Our 2016 review article was called: 2016 Easton S3 Review: Reprinting the 2015 S3. That was meant to imply the 2016 bat is just like the 2015 bat. See our 2015 Easton S3 Review here. In fact, we have not seen real upgrades in production since the 2015 season when Easton upgraded the alloy for a focus on a larger sweet spot. The bat has been largely unchanged since.
The overall rating uses seven different weighted metrics to determine our overall score. Half of total rating comes from the player and our exit speed tests (Player Rating: 25%, Performance: 25%).The other categories are Relevance (20%), Demand (10%), Durability (10%), Resell Score (5%), and Tech Specs (5%).
*: When a bat is denoted by a star (*) it is a preliminary rating.

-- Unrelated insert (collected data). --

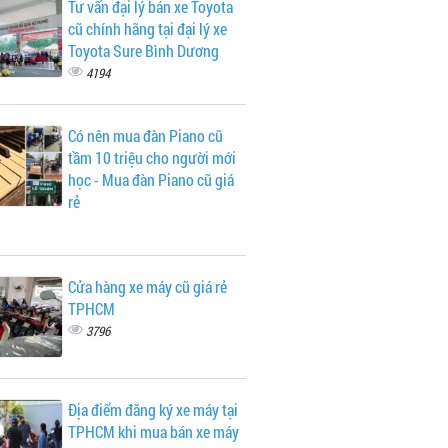
Tư vấn đại lý bán xe Toyota
cũ chính hãng tại đại lý xe
Toyota Sure Bình Dương
4194
Có nên mua đàn Piano cũ
tầm 10 triệu cho người mới
học - Mua đàn Piano cũ giá
rẻ
Cửa hàng xe máy cũ giá rẻ
TPHCM
3796
Địa điểm đăng ký xe máy tại
TPHCM khi mua bán xe máy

Expect it to be updated as we learn more about the bat and gather more data.
(PlaRa) Player Rating: We measure player rating from user reviews. Those users include our own hitters that we test at the lab as well as reviews we find online.
(ExVe) Performance: Performance measures the exit speeds and distances we capture in our hitting lab with HitTrax using these bats.
(Relv) Relevance: We measure the number of sizes and the MOI of the bat. Bats with a wider range of options get a better score.
(Dmnd) Demand: Demand is measured by consumer sentiment and the buzz around the bat.
(Drb) Durability: A bat’s durability is measured by user reviews as well as feedback from manufacturers.
(ReSl) Resell Score: Based on the price the bats go for used. Higher prices mean greater user demand which means, generally, a better bat. A resell value closer to its original price means a higher score.
(Tech) Tech Specs: We rate the bat on its technological advancements from previous years and compared to the industry at large. This is our chance to reward companies who are trying to innovate.
MOI or Mass Moment of Inertia is a measurement of bat swing weight. This quantifies how difficult it is to swing a bat. The industry often refers to this as things like End Load or Balanced but those words have been overused to the point of meaninglessness. We measure the actual swing weights of each bat we test using the industry-standard pendulum period, balance point, and scale weight. You can read more about that here.
The price is the original MSRP price of the bat.
The types of bats are single-piece alloy (SPA), two-piece composite (TPC), single-piece composite (SPC), hybrid (Hyb.), and wood (Wood). Hybrid bats are made of composite handles and alloy barrles.
The estimated date the bat began distribution.